De herfst straalt groen, bruin, oranje en geel. De aangename najaarszon laat mij beseffen hoe snel de zomer voorbij is gegaan. Een zomer met twee hittegolven waar geen eind aan leek te komen. En toch, nu is het oktober.
Ik las het boek van Douwe Draaisma; Waarom het leven sneller gaat als je ouder wordt. Hij legt hierin o.a. uit, dat objectieve vertraging subjectieve versnelling creëert en dat daarin het tempo van biologische klokken meespeelt. Misschien dat daarom de dagen als kind zo lang waren en de tijd van de ouderdom zo verontrustend snel voorbijgaat: onbewust zien we de tijd van de klok tegen de achtergrond van de fysiologische tijd. De objectieve tijd, die van de klok, glijdt in een gelijkmatig tempo voort, als een rivier door laagland.

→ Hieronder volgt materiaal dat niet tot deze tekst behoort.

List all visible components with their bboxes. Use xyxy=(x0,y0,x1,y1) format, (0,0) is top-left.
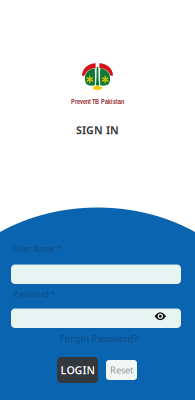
staticText: Password xyxy=(13,289,49,300)
staticText: Reset xyxy=(110,364,133,376)
button[interactable]: Reset xyxy=(106,360,137,380)
staticText: Forgot Password? xyxy=(60,332,138,345)
staticText: LOGIN xyxy=(60,363,94,377)
staticText: Prevent TB Pakistan xyxy=(71,97,124,106)
staticText: User Name xyxy=(13,244,55,254)
button[interactable]: Show password xyxy=(155,314,181,322)
button[interactable]: Forgot Password? xyxy=(48,332,148,344)
staticText: * xyxy=(57,244,61,254)
staticText: * xyxy=(51,289,55,300)
staticText: SIGN IN xyxy=(76,123,119,137)
button[interactable]: LOGIN xyxy=(57,357,98,383)
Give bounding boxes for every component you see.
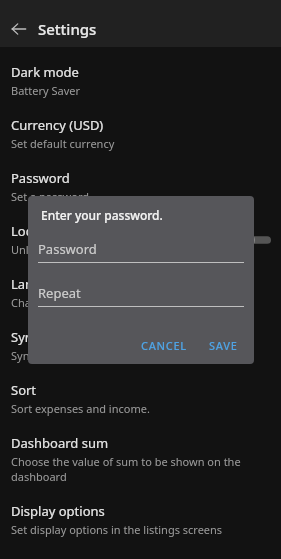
staticText: Currency (USD)	[11, 116, 104, 134]
staticText: Sort expenses and income.	[11, 401, 150, 416]
button[interactable]: SAVE	[201, 333, 246, 358]
staticText: Set display options in the listings scre…	[11, 522, 223, 537]
staticText: Display options	[11, 502, 105, 520]
button[interactable]: Sync	[0, 319, 281, 372]
staticText: Set a password	[11, 189, 89, 204]
staticText: Battery Saver	[11, 83, 81, 98]
button[interactable]: Dark mode	[0, 54, 281, 107]
button[interactable]: Lock app	[0, 213, 281, 266]
staticText: Sync	[11, 328, 40, 346]
staticText: Dashboard sum	[11, 434, 109, 452]
button[interactable]: Password	[0, 160, 281, 213]
staticText: Password	[38, 240, 97, 258]
staticText: Password	[11, 169, 70, 187]
staticText: Dark mode	[11, 63, 79, 81]
button[interactable]: Repeat	[38, 284, 244, 307]
staticText: Lock app	[11, 222, 66, 240]
staticText: Unlock with password	[11, 242, 125, 257]
button[interactable]: Password	[38, 240, 244, 263]
staticText: Sort	[11, 381, 37, 399]
button[interactable]: CANCEL	[133, 333, 195, 358]
staticText: Choose the value of sum to be shown on t…	[11, 454, 265, 484]
staticText: Sync app data	[11, 348, 84, 363]
button[interactable]: Back	[0, 10, 38, 47]
button[interactable]: Display options	[0, 493, 281, 546]
staticText: Change app language	[11, 295, 125, 310]
button[interactable]: Sort	[0, 372, 281, 425]
staticText: CANCEL	[141, 338, 187, 353]
staticText: SAVE	[209, 338, 238, 353]
staticText: Language	[11, 275, 72, 293]
staticText: Repeat	[38, 284, 81, 302]
button[interactable]: Language	[0, 266, 281, 319]
staticText: Set default currency	[11, 136, 115, 151]
button[interactable]: Currency (USD)	[0, 107, 281, 160]
staticText: Settings	[38, 19, 97, 39]
button[interactable]: Dashboard sum	[0, 425, 281, 493]
staticText: Enter your password.	[41, 207, 163, 223]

Aan het begin van zijn leven rent de mens nog kwiek langs de oever, sneller dan de stroom. Rond het middaguur is zijn tempo al wat lager en loopt hij gelijk op met de rivier. Tegen de avond, als hij vermoeid raakt, versnelt de stroom en raakt hij achter. Tenslotte blijft hij stilstaan en gaat liggen, naast een rivier die zijn loop vervolgt in hetzelfde onverstoorbare tempo waarin hij de hele dag al heeft gestroomd.
Wat zijn jouw ervaringen met het tempo van de tijd?